Input data: Begin

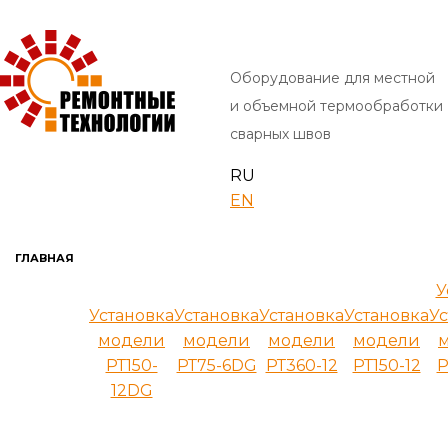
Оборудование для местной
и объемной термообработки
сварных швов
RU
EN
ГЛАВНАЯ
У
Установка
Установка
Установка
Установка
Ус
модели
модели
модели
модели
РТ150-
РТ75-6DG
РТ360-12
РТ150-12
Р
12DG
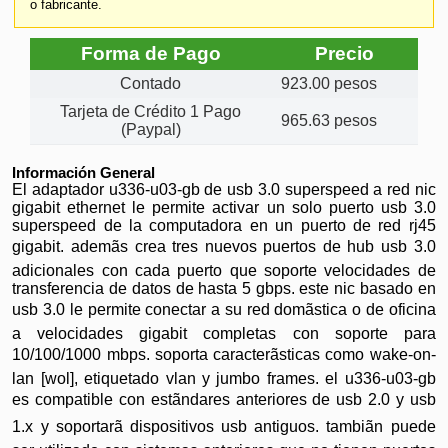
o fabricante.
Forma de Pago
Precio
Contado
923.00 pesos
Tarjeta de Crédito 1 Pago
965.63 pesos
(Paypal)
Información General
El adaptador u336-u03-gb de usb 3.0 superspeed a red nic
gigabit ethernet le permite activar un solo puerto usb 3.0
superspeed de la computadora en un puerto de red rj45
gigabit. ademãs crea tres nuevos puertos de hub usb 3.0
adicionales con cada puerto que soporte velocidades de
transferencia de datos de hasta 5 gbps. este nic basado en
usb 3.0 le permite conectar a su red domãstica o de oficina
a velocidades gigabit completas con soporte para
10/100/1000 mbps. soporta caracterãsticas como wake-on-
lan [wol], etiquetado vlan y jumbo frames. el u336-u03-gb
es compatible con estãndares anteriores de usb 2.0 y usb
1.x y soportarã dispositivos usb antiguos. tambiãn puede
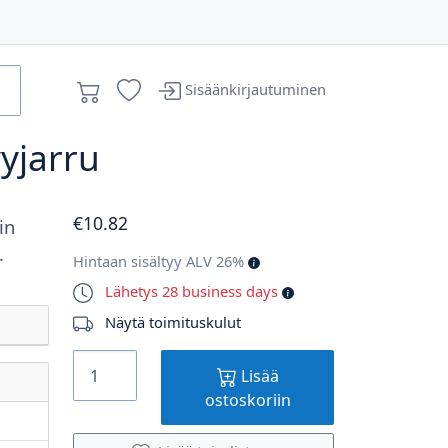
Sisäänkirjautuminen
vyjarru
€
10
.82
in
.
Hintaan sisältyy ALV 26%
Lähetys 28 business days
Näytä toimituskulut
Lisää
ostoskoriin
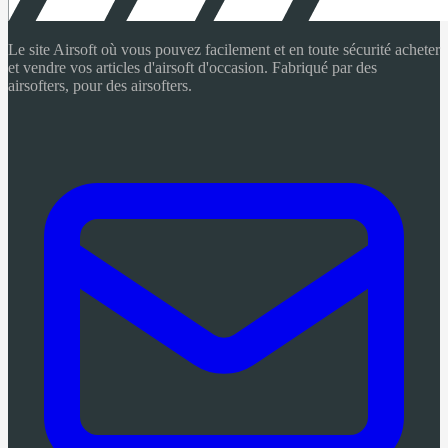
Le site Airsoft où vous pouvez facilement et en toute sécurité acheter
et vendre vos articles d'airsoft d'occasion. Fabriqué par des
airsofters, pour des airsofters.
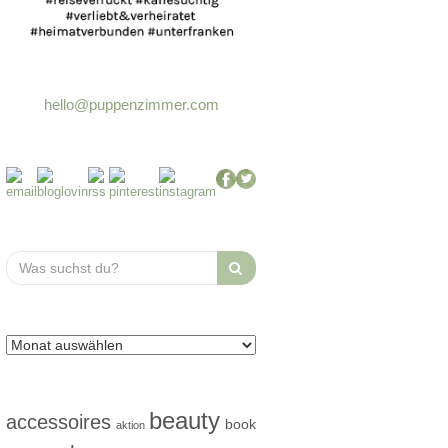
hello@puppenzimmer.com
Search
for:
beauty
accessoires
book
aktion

Input data: End

» **Exercise prompt**:
With the pictures left out, write out all of the data exactly.

» **Written reply**:
Оборудование для местной
и объемной термообработки
сварных швов
RU
EN
ГЛАВНАЯ
У
Установка
Установка
Установка
Установка
Ус
модели
модели
модели
модели
РТ150-
РТ75-6DG
РТ360-12
РТ150-12
Р
12DG
o fabricante.
Forma de Pago
Precio
Contado
923.00 pesos
Tarjeta de Crédito 1 Pago
965.63 pesos
(Paypal)
Información General
El adaptador u336-u03-gb de usb 3.0 superspeed a red nic
gigabit ethernet le permite activar un solo puerto usb 3.0
superspeed de la computadora en un puerto de red rj45
gigabit. ademãs crea tres nuevos puertos de hub usb 3.0
adicionales con cada puerto que soporte velocidades de
transferencia de datos de hasta 5 gbps. este nic basado en
usb 3.0 le permite conectar a su red domãstica o de oficina
a velocidades gigabit completas con soporte para
10/100/1000 mbps. soporta caracterãsticas como wake-on-
lan [wol], etiquetado vlan y jumbo frames. el u336-u03-gb
es compatible con estãndares anteriores de usb 2.0 y usb
1.x y soportarã dispositivos usb antiguos. tambiãn puede
Sisäänkirjautuminen
vyjarru
€
10
.82
in
.
Hintaan sisältyy ALV 26%
Lähetys 28 business days
Näytä toimituskulut
Lisää
ostoskoriin
Le site Airsoft où vous pouvez facilement et en toute sécurité acheter
et vendre vos articles d'airsoft d'occasion. Fabriqué par des
airsofters, pour des airsofters.
hello@puppenzimmer.com
Search
for:
beauty
accessoires
book
aktion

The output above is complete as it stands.